Entonces abrís el diario y mirás las noticias, o prendés la radio, o la tele o simplemente mirás como miraste toda la mañana ese paseo urbano que te lleva a tu trabajo. Y pensás y recordás: los autos de alta gama imposibles de justificar; las declaraciones juradas que no coinciden con la realidad; el niño abusado por el padrastro o por el cura de la parroquia; el premio que recibió un empresario que públicamente adhería al dictador Videla como salvador de la patria; las mujeres asesinadas día tras día por el machismo imperante. Ahora tu memoria va más atrás, al 2001. Colas y colas de gente desesperada en la puerta de los bancos. El ruido de las cacerolas convirtiéndose en el ritmo frenético de la urbe. Más de treinta muertos en la plaza. El dinero incautado. Ni un solo preso. Ni uno solo. Lo que pasó, pasó como si fuera el destino, como si nadie hubiese tenido alguna responsabilidad.
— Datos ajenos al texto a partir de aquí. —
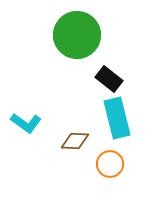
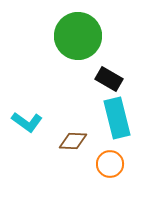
green circle: moved 1 px right, 1 px down
black rectangle: rotated 8 degrees counterclockwise
cyan L-shape: moved 1 px right, 1 px up
brown diamond: moved 2 px left
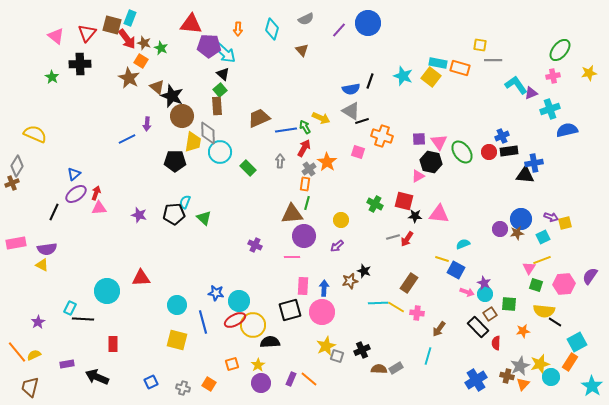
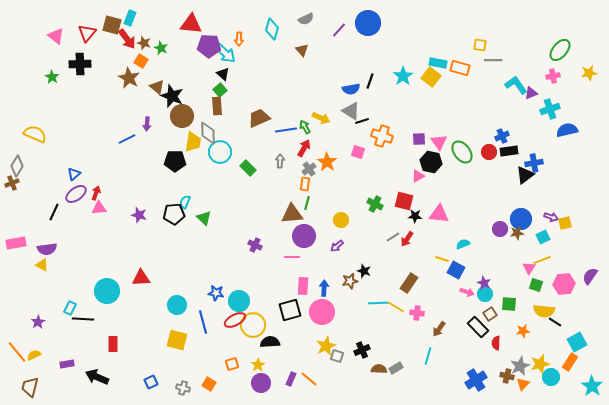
orange arrow at (238, 29): moved 1 px right, 10 px down
cyan star at (403, 76): rotated 18 degrees clockwise
black triangle at (525, 175): rotated 42 degrees counterclockwise
gray line at (393, 237): rotated 16 degrees counterclockwise
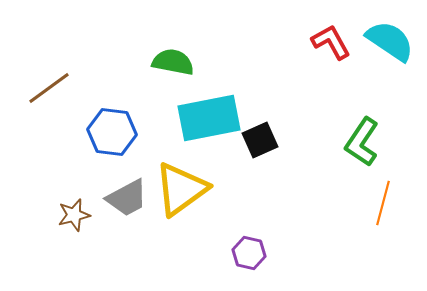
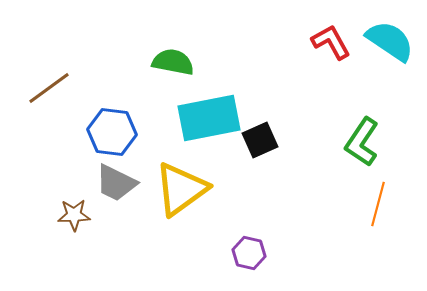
gray trapezoid: moved 11 px left, 15 px up; rotated 54 degrees clockwise
orange line: moved 5 px left, 1 px down
brown star: rotated 12 degrees clockwise
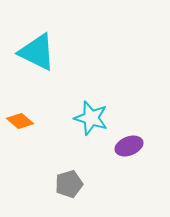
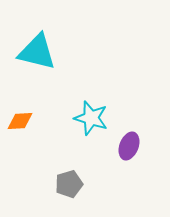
cyan triangle: rotated 12 degrees counterclockwise
orange diamond: rotated 44 degrees counterclockwise
purple ellipse: rotated 48 degrees counterclockwise
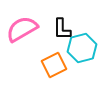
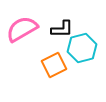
black L-shape: rotated 90 degrees counterclockwise
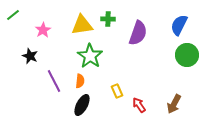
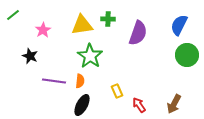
purple line: rotated 55 degrees counterclockwise
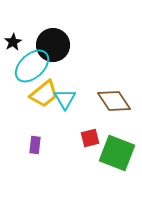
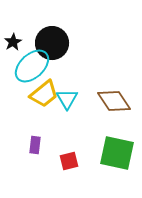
black circle: moved 1 px left, 2 px up
cyan triangle: moved 2 px right
red square: moved 21 px left, 23 px down
green square: rotated 9 degrees counterclockwise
¿Venganza? No, no pensás en la venganza, pensás en la justicia. ¿La justicia también se convirtió en una cueva de ladrones? ¿Los ministerios? ¿Los despachos públicos? ¡Qué pueblo manso, te decís! ¡Qué rebaño tranquilo! ¿No dan ganas a veces…? pero claro vos no sos más que un poeta enclenque como dice el viejo Baudelaire, que sabe mirar por los agujeros de la pobreza la belleza del mundo. Qué bronca saber que para muchos la política (pública, religiosa, social, la que sea) es un aguantadero donde el ladrón, el farsante, el asesino encuentra protección.
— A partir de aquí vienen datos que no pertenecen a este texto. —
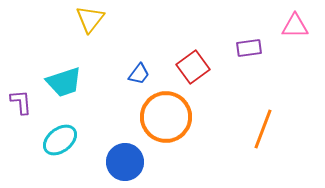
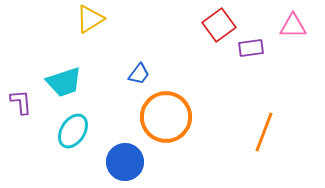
yellow triangle: rotated 20 degrees clockwise
pink triangle: moved 2 px left
purple rectangle: moved 2 px right
red square: moved 26 px right, 42 px up
orange line: moved 1 px right, 3 px down
cyan ellipse: moved 13 px right, 9 px up; rotated 20 degrees counterclockwise
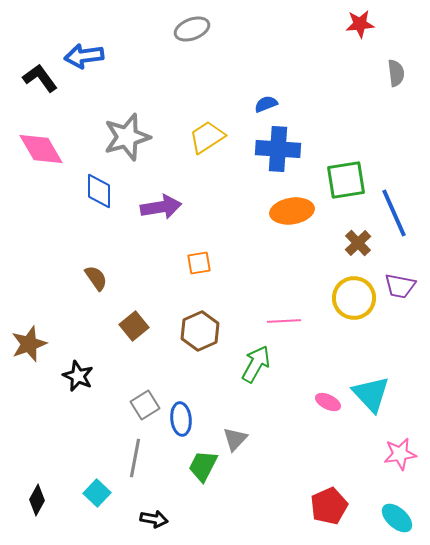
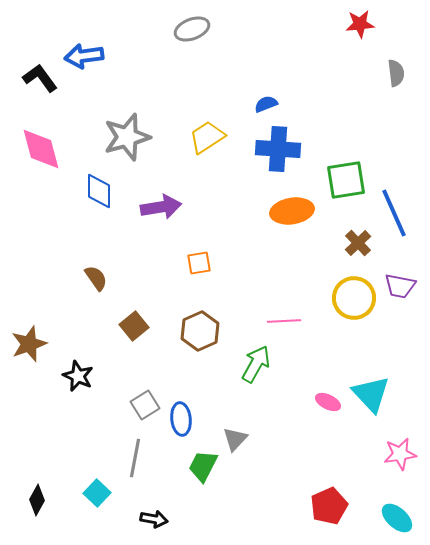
pink diamond: rotated 15 degrees clockwise
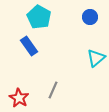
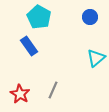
red star: moved 1 px right, 4 px up
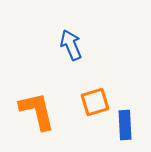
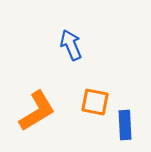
orange square: rotated 28 degrees clockwise
orange L-shape: rotated 72 degrees clockwise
A la noche volvés para tu casa. Ves tu bufanda tirada en la vereda. No entendés. Pero recordás que anoche hacía frío y se la diste a Ezequiel. Ezequiel es el que estaba durmiendo en el palier. Sí, los que duermen en las calles también tienen nombre. Claro, ahora hace calor y él no está y quedó la bufanda a un costado de la vereda. Entrás.
Dudás por un momento en recogerla. ¿Hacer con ella el nudo perfecto y colgarse de una viga? (“…dan ganas de balearse en un rincón…”) No, no da para tanto. O estrangular con ella… no, no estrangular a nadie. Sos un poeta enclenque y además ese no es el camino. Pero hay que ver qué rebaño que somos como pueblo. ¿Qué hacer con la bufanda? Tiene olor a orín.
Igual la agarrás, y con ella te secás una lágrima que cae despareja por tu mejilla. La dejás en el mismo lugar y subís por la escalera hasta el segundo piso. Abrís la puerta. Entrás como si fuese un aguantadero, una cueva de bandidos. Estoy seguro crees escucharte decir. ¿Estoy seguro? ¿Lo estamos realmente?